Nous l’avions rencontré en 1999 à l’époque de la création de La Cage aux folles à Mogador, spectacle qui ne rencontra, hélas, pas son public comme ce fut le cas pour d’autres productions. Et pourtant, l’exigence du metteur en scène, son talent dans l’adaptation française des paroles des chansons… tout dans son travail trahissait cet amour inextinguible pour la comédie musicale. Kiss Me, Kate fut une production merveilleuse, Peter Pan fit rêver nombre d’enfants au Casino de Paris. Et que dire de l’adaptation survoltée de Little Shops of Horrors au théâtre Dejazet ? Il permit à de nombreux spectateurs de se familiariser avec ce genre, participant ainsi à la difficile implantation du musical dans le paysage culturel français. Il fut un précurseur, insufflant sa passion, avec tout ce que cela comporte, à ses collaboratrices et collaborateurs.

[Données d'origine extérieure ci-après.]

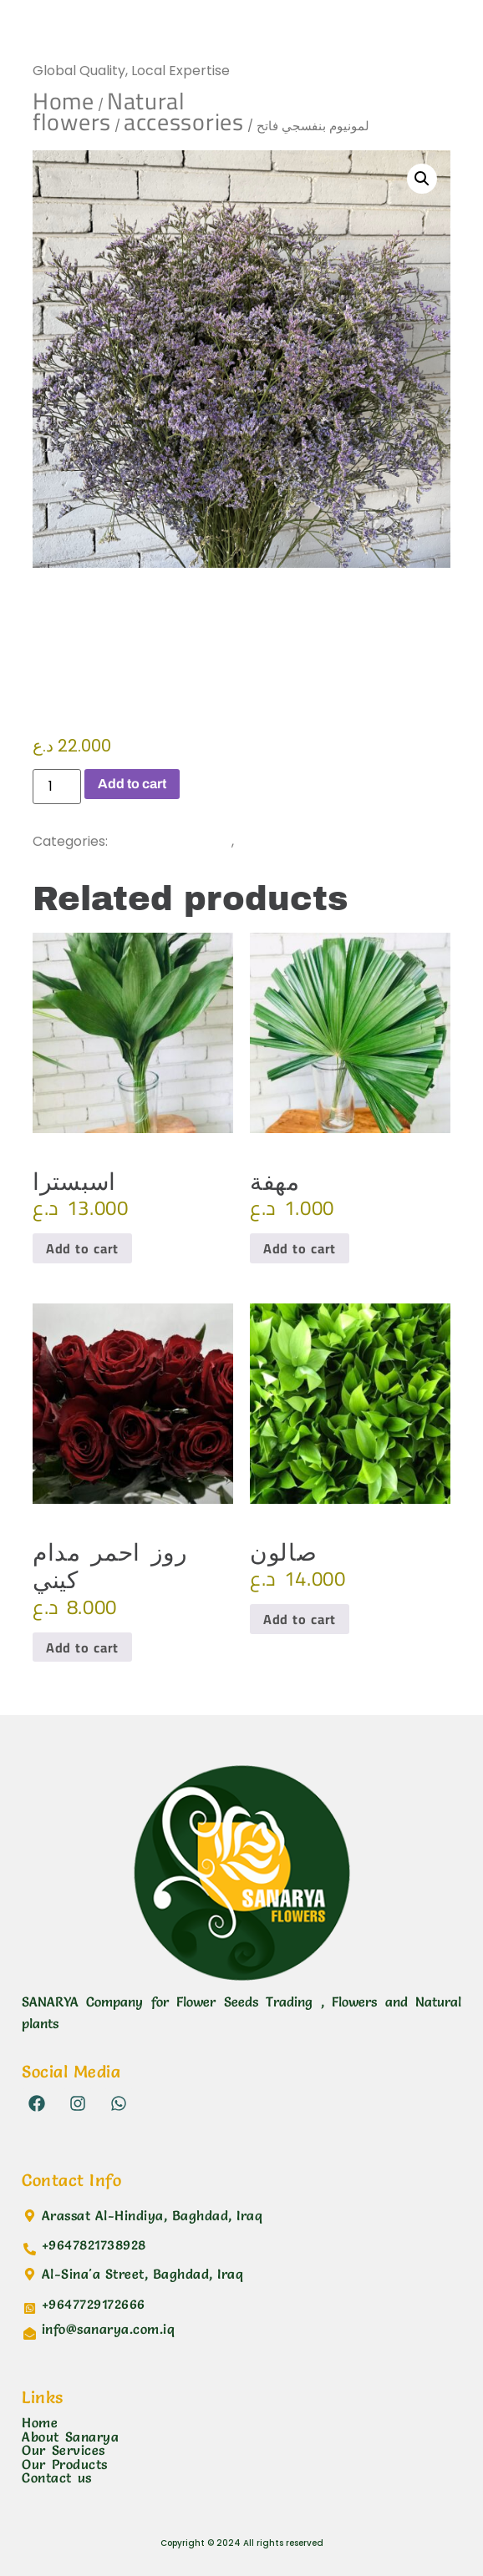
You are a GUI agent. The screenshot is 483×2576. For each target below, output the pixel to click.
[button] (422, 179)
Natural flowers (109, 111)
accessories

Comédien, auteur, metteur en scène mais aussi compositeur, en 2009 il nous donnait une leçon de théâtre à l’occasion de la création d’un premier volet autour de Sarah Bernhardt, L’Opéra de Sarah — Avant l’Amérique, un seul en scène magistralement interprété par Jérôme Pradon, accompagné au piano par Damien Roche, et qui fut récompensé du Molière de la meilleure pièce musicale. Une œuvre exigeante et remarquable qui devait être un diptyque.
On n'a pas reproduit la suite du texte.